O ministro Alexandre de Moraes, do Supremo Tribunal Federal (STF), homologou nesta segunda-feira (2) um acordo de não persecução penal que altera o cumprimento da pena de dois militares do Exército condenados por envolvimento na articulação golpista que tentou manter Jair Bolsonaro no poder de forma ilegal. Ambos integravam o chamado Núcleo 3 da investigação e pertencem às Forças Especiais, grupo conhecido como “kids pretos”, referência à boina preta utilizada pela tropa.

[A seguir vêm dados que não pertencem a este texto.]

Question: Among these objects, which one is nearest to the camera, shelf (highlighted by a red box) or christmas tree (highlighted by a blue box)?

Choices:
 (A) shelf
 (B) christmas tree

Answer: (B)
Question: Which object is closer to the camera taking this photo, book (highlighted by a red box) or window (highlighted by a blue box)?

Com a decisão, o coronel Márcio Nunes de Resende Júnior e o tenente-coronel Ronald Ferreira de Araújo Júnior deixam de cumprir pena privativa de liberdade e passam a responder por sanções alternativas. Entre as medidas impostas estão o pagamento de R$ 20 mil cada, a título de reparação de danos, e a realização de 340 horas de serviços comunitários.
Além disso, os militares deverão participar presencialmente do curso “Democracia, Estado de Direito e Golpe de Estado”, com carga horária de 12 horas, como parte das exigências estabelecidas no acordo firmado com o Ministério Público.
O despacho de Moraes estabelece que os benefícios concedidos podem ser cancelados caso os réus voltem a praticar crimes semelhantes ou se tornem alvos de novas ações penais. O cumprimento integral das condições é requisito para a manutenção da suspensão das penas.
Acusações e condenação
Segundo a Procuradoria-Geral da República (PGR), os dois militares participaram de reuniões e ações estratégicas ligadas ao plano conhecido como “Punhal Verde e Amarelo”. A investigação apontou que a articulação previa o sequestro e o assassinato de autoridades, entre elas o presidente Luiz Inácio Lula da Silva, o vice-presidente Geraldo Alckmin e o próprio ministro Alexandre de Moraes.
Durante o julgamento, no entanto, a Primeira Turma do STF concluiu que as provas apresentadas não sustentavam a imputação de crimes mais graves. Com isso, os réus foram condenados por incitação de animosidade entre as Forças Armadas e por associação criminosa, infrações com penas mais brandas.
Márcio Nunes de Resende Júnior foi sentenciado a 3 anos e 5 meses de prisão em regime inicial aberto, enquanto Ronald Ferreira de Araújo Júnior recebeu pena de 1 ano e 11 meses, também em regime aberto. Com a homologação do acordo de não persecução penal, ambas as condenações ficam suspensas, condicionadas ao cumprimento integral das medidas alternativas impostas pelo Supremo.